Mansoor Chetlu, a 32-year-old resident of Bengaluru, has distributed free food packets, oxygen cylinders, guided people on how to use these cylinders and helped open a COVID triage in collaboration with Bruhat Bengaluru Mahanagara Palike (BBMP). A subcontractor by profession, Mansoor lost his job in March 2021. But he used his resources such as luggage trucks and tools to set up oxygen pipelines for his new initiative. Working for about 18 hours a day, Mansoor has helped over 1,000 people affected by COVID. He is now determined to set up another triage for the destitute who lack valid identification cards.

Yatish Babu

Yatish Babu has been providing oxygen cylinders free of cost in Bengaluru. He has distributed over 300 oxygen cylinders that he bought from his own savings. Seeing how people were dying just because they did not have access to cylinders, is what inspired Yatish to take up this cause. He has faced many challenges such as travelling long distances to provide a cylinder late at night, entering rooms of elderly COVID patients to check their oxygen saturation levels when their children have abandoned them or even climbing to the fifth floor of a building with a 50kg cylinder in hand.

Rachel Violet Michael

Bengaluru-based Rachel is not your ordinary 23-year-old. Her determination to serve COVID-19 patients brought her to an overburdened COVID ward of a hospital that was falling short of frontline staff. Spending nine hours a day in a PPE suit, did not stop her from volunteering to be a nurse at the hospital. From changing their clothes and diapers, to holding their hands in their last moments, Rachel was there for every patient for 20-long days. While she was struggling to keep herself mentally strong, Rachel also supported critical COVID patients who missed their families or those who died in isolation.

Akshey Gera

After contracting COVID-19, Akshey Gera, a bank manager in Panipat, Haryana, was appalled by how expensive his treatment was.
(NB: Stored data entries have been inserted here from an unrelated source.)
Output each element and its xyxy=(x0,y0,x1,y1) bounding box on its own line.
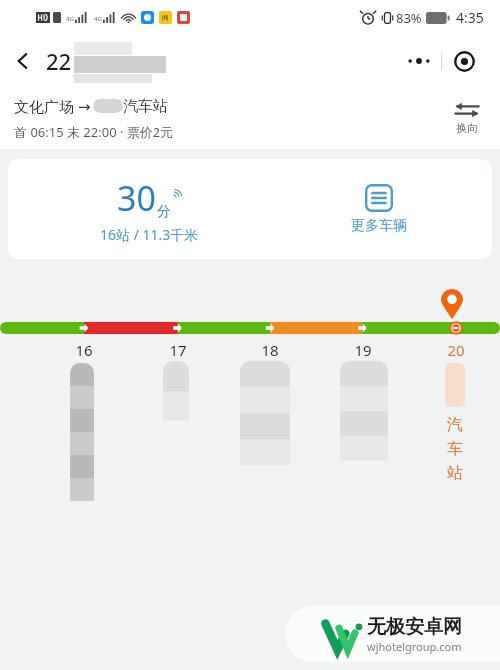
staticText: 汽车站 xyxy=(123,97,168,116)
button[interactable]: 汽 xyxy=(445,363,465,483)
staticText: 4G xyxy=(94,15,102,23)
staticText: 19 xyxy=(354,340,372,360)
staticText: 分 xyxy=(157,203,171,221)
button[interactable]: 19 xyxy=(349,339,377,361)
button[interactable]: More options xyxy=(397,45,441,77)
button[interactable]: 17 xyxy=(164,339,192,361)
button[interactable] xyxy=(163,361,189,421)
staticText: 4:35 xyxy=(456,8,484,27)
button[interactable]: Back xyxy=(0,38,46,84)
staticText: 汽 xyxy=(447,415,463,435)
button[interactable]: 30 xyxy=(100,175,199,244)
button[interactable]: 更多车辆 xyxy=(345,178,413,241)
button[interactable] xyxy=(240,361,290,465)
staticText: 16站 / 11.3千米 xyxy=(100,225,199,244)
staticText: wjhotelgroup.com xyxy=(367,639,462,654)
staticText: 18 xyxy=(261,340,279,360)
button[interactable]: 16 xyxy=(70,339,98,361)
button[interactable]: Locate xyxy=(442,45,486,77)
staticText: 22 xyxy=(46,46,72,76)
button[interactable]: Reverse direction xyxy=(446,97,488,139)
staticText: 83% xyxy=(396,9,422,27)
staticText: 换向 xyxy=(456,121,478,135)
staticText: 无极安卓网 xyxy=(367,615,462,639)
staticText: 20 xyxy=(447,340,465,360)
button[interactable]: 20 xyxy=(442,339,470,361)
button[interactable] xyxy=(70,363,94,501)
staticText: 网 xyxy=(162,13,169,22)
staticText: 17 xyxy=(169,340,187,360)
staticText: 文化广场 → xyxy=(14,96,91,116)
staticText: 4G xyxy=(66,15,74,23)
staticText: 16 xyxy=(75,340,93,360)
button[interactable]: 18 xyxy=(256,339,284,361)
staticText: 更多车辆 xyxy=(351,217,407,235)
staticText: 首 06:15 末 22:00 · 票价2元 xyxy=(14,123,174,141)
staticText: 车 xyxy=(447,439,463,459)
staticText: 站 xyxy=(447,463,463,483)
staticText: 30 xyxy=(117,175,156,221)
button[interactable] xyxy=(340,361,388,461)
Lying in isolation, he began to wonder how those less fortunate than him could afford the treatment. What would happen to them and their families? This was when the selfless young lad began making regular visits to a hospital in the city to find out if anyone was struggling to buy the medicines or other medical essentials. Since then, the 27-year-old has been able to pay the bills and buy medicines for over 10 people out of his hard-earned savings.